Advanced AI Chatbot System for Kongju National University
Enterprise-grade RAG (Retrieval Augmented Generation) system with event-driven architecture
Intelligent Document Retrieval
- Korean-optimized semantic search using KoSimCSE embeddings
- Context-aware response generation with GPT-4o-mini
- Campus-specific content filtering (Singwan/Cheonan/Yesan)
Real-time Data Synchronization
- Event-driven architecture with Redis Pub/Sub messaging
- Automatic vector store updates on content changes
- Scalable microservices-ready infrastructure
Comprehensive Information Coverage
- Academic announcements and notifications
- Scholarship and administrative updates
- Library services and resources
- Student activities and club information
- Campus facilities and services
# 1. Clone repository
git clone https://github.com/your-username/like-knu-rag.git
cd like-knu-rag
# 2. Install dependencies (Python 3.11 recommended)
pip install -r requirements.txt
# 3. Configure environment
echo "OPENAI_API_KEY=your_openai_api_key_here" > .env
# 4. Run tests
python3.11 tests/test_rag.py- Python 3.11+ - Core development language
- LangChain 0.3+ - RAG pipeline framework
- ChromaDB 0.5+ - Vector database (embedded mode)

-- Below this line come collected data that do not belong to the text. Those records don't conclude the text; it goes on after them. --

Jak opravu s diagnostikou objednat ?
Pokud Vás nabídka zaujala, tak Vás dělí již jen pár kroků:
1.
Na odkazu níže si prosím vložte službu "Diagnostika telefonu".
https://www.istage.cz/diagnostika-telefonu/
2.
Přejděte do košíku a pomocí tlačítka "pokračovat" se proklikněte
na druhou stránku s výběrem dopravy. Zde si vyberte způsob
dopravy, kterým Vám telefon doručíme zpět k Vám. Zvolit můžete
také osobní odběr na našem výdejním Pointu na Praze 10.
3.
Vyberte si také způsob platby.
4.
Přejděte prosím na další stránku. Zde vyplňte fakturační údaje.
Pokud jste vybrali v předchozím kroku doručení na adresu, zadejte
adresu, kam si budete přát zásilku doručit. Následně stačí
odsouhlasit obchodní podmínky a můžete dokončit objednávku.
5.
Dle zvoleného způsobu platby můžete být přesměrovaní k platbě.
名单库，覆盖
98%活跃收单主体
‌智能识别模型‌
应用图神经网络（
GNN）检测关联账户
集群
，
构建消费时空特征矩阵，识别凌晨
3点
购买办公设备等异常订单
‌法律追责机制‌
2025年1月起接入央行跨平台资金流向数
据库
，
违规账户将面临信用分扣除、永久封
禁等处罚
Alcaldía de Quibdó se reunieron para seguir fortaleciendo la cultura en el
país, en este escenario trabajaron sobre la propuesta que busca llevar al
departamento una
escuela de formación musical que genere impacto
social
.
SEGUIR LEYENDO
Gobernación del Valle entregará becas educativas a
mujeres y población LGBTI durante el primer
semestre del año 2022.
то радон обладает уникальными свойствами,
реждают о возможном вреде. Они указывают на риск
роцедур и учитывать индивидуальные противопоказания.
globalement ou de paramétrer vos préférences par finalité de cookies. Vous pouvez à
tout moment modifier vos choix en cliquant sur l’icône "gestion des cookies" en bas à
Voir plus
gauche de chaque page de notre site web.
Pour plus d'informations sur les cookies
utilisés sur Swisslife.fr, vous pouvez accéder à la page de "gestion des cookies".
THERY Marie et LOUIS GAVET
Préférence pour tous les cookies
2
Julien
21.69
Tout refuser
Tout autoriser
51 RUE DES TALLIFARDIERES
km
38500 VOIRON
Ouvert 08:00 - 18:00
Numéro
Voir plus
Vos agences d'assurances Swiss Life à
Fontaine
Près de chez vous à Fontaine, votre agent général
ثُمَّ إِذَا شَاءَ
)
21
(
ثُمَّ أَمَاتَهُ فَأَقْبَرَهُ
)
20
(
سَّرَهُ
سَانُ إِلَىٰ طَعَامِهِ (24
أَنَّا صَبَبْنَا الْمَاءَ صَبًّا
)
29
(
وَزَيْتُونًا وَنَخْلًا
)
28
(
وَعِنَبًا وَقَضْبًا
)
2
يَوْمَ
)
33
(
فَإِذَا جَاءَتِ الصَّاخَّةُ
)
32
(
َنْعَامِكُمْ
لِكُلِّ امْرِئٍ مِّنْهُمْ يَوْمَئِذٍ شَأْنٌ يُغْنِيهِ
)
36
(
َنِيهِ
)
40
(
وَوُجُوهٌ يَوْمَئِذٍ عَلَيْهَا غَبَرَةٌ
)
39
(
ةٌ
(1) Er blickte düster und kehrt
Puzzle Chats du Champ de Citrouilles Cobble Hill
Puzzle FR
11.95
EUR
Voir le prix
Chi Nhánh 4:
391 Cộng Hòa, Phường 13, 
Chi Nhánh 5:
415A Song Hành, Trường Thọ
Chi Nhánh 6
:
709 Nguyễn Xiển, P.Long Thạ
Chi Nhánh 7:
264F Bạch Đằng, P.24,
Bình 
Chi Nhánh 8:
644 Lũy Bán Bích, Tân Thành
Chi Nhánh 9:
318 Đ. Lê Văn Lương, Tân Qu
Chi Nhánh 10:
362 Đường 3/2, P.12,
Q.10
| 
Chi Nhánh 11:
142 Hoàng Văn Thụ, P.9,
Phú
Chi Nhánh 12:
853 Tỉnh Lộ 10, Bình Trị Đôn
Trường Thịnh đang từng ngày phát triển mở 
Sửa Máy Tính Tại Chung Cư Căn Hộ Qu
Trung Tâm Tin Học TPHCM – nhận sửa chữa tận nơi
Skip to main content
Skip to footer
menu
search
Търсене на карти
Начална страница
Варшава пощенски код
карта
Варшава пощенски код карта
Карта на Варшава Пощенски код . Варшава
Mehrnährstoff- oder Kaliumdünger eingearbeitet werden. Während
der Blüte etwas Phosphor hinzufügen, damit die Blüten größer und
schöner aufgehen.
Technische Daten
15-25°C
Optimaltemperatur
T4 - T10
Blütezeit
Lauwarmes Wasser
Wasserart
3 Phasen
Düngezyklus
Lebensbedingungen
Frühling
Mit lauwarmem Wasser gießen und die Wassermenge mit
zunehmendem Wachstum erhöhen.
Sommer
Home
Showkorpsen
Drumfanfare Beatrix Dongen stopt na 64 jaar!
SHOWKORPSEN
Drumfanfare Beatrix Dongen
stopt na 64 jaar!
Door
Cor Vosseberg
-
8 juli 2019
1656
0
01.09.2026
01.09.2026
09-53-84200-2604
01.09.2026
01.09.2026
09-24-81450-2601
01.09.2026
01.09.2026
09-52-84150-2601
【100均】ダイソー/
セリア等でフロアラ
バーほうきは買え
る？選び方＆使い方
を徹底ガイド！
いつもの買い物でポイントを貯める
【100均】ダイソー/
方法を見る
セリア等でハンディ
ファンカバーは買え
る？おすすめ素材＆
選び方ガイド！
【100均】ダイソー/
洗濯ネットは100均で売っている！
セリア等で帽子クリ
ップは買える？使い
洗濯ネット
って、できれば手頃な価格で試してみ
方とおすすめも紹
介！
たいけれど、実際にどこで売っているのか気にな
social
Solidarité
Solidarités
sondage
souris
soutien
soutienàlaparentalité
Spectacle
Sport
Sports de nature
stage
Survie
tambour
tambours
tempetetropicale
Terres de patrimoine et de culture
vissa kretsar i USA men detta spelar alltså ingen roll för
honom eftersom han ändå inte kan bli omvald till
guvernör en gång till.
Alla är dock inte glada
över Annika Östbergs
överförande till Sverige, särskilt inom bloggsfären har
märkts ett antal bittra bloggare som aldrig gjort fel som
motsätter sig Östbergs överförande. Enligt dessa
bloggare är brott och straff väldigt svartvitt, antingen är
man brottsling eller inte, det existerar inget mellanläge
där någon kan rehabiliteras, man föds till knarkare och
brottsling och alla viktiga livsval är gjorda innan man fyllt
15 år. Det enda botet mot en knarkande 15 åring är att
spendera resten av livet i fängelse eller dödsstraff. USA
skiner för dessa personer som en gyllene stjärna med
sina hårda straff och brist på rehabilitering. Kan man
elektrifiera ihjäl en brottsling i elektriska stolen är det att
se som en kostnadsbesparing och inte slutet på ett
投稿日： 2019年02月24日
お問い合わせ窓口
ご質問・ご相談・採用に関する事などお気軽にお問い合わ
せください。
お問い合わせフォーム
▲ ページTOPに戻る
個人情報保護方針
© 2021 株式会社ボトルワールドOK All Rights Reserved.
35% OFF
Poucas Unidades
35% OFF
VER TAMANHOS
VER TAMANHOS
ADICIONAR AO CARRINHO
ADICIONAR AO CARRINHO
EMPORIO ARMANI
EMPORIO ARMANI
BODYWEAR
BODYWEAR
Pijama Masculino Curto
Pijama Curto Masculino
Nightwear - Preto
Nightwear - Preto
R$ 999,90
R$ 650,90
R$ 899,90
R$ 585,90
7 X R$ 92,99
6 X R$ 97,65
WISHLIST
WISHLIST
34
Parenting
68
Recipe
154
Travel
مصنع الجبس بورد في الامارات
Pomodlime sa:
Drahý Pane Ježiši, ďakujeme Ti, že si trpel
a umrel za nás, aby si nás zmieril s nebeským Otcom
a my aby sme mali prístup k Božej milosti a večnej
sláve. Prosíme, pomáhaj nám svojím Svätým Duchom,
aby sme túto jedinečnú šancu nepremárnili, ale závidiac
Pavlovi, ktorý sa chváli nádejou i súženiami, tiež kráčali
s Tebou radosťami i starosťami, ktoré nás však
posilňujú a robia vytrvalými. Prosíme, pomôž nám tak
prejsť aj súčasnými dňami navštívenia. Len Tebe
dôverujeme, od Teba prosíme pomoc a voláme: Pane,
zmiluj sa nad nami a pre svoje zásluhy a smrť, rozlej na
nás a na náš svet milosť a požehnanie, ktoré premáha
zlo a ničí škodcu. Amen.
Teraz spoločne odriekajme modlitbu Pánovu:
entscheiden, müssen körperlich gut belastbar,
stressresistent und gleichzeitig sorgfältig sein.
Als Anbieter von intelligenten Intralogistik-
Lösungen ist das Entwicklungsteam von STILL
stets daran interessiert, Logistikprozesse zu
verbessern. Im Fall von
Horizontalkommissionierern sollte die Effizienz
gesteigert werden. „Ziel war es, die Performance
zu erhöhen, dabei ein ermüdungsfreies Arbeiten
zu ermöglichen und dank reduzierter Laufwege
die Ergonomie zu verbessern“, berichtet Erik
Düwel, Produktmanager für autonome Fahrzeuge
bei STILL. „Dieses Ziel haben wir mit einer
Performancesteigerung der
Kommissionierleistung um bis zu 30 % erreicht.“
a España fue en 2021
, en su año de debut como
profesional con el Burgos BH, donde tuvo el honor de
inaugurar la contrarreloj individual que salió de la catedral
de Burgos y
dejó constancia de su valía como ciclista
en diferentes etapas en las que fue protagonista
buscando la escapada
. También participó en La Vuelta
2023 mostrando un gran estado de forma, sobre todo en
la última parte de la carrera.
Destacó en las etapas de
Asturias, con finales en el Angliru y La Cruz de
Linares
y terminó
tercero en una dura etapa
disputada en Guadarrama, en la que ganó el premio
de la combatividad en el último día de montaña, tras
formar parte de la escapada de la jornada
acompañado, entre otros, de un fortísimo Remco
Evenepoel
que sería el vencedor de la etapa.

- KoSimCSE - Korean embeddings (BM-K/KoSimCSE-roberta-multitask)
- OpenAI GPT-4o-mini - Response generation model
- FastAPI - REST API server (planned)
graph TD
A[User Interface] --> B[API Layer]
B --> C[Application Layer]
C --> D[Domain Layer]
C --> E[Infrastructure Layer]
E --> F[Vector Store<br/>ChromaDB]
E --> G[Embedding<br/>KoSimCSE]
E --> H[LLM<br/>GPT-4o-mini]
E --> I[Messaging<br/>Redis Pub/Sub]
style A fill:#e1f5fe
style F fill:#f3e5f5
style G fill:#e8f5e8
style H fill:#fff3e0
style I fill:#ffebee
like-knu-rag/
├── src/ # Source code
│ ├── domain/ # Domain layer
│ │ ├── models/ # Entities & Value objects
│ │ │ ├── notice.py # Notice model
│ │ │ ├── campus.py # Campus enum
│ │ │ └── common.py # Common types
│ │ ├── repositories/ # Repository interfaces
│ │ └── services/ # Domain services
│ ├── application/ # Application layer
│ │ ├── dto/ # Data transfer objects
│ │ ├── processors/ # Document processing
│ │ │ ├── document_processor.py
│ │ │ └── text_splitter.py
│ │ └── services/ # Application services
│ │ └── rag_service.py # RAG system core
│ ├── infrastructure/ # Infrastructure layer
│ │ ├── embedding/ # Embedding models
│ │ │ └── korean_embeddings.py
│ │ ├── vector_store/ # Vector database
│ │ │ └── chroma_store.py
│ │ ├── messaging/ # Messaging system
│ │ │ ├── events.py # Event models
│ │ │ ├── brokers/
│ │ │ │ └── redis_broker.py # Redis Pub/Sub
│ │ │ └── handlers/
│ │ │ └── notice_handler.py
│ │ └── repositories/ # Implementations
│ ├── interfaces/ # Interface layer
│ │ ├── api/ # REST API (planned)
│ │ └── cli/ # CLI (planned)
│ └── shared/ # Shared layer
│ ├── exceptions/ # Exception handling
│ └── utils/ # Utilities
│ └── filters.py
├── tests/ # Test code
│ ├── test_basic.py # Basic functionality tests
│ └── test_rag.py # RAG integration tests
├── data/chroma_db/ # Vector DB (auto-generated)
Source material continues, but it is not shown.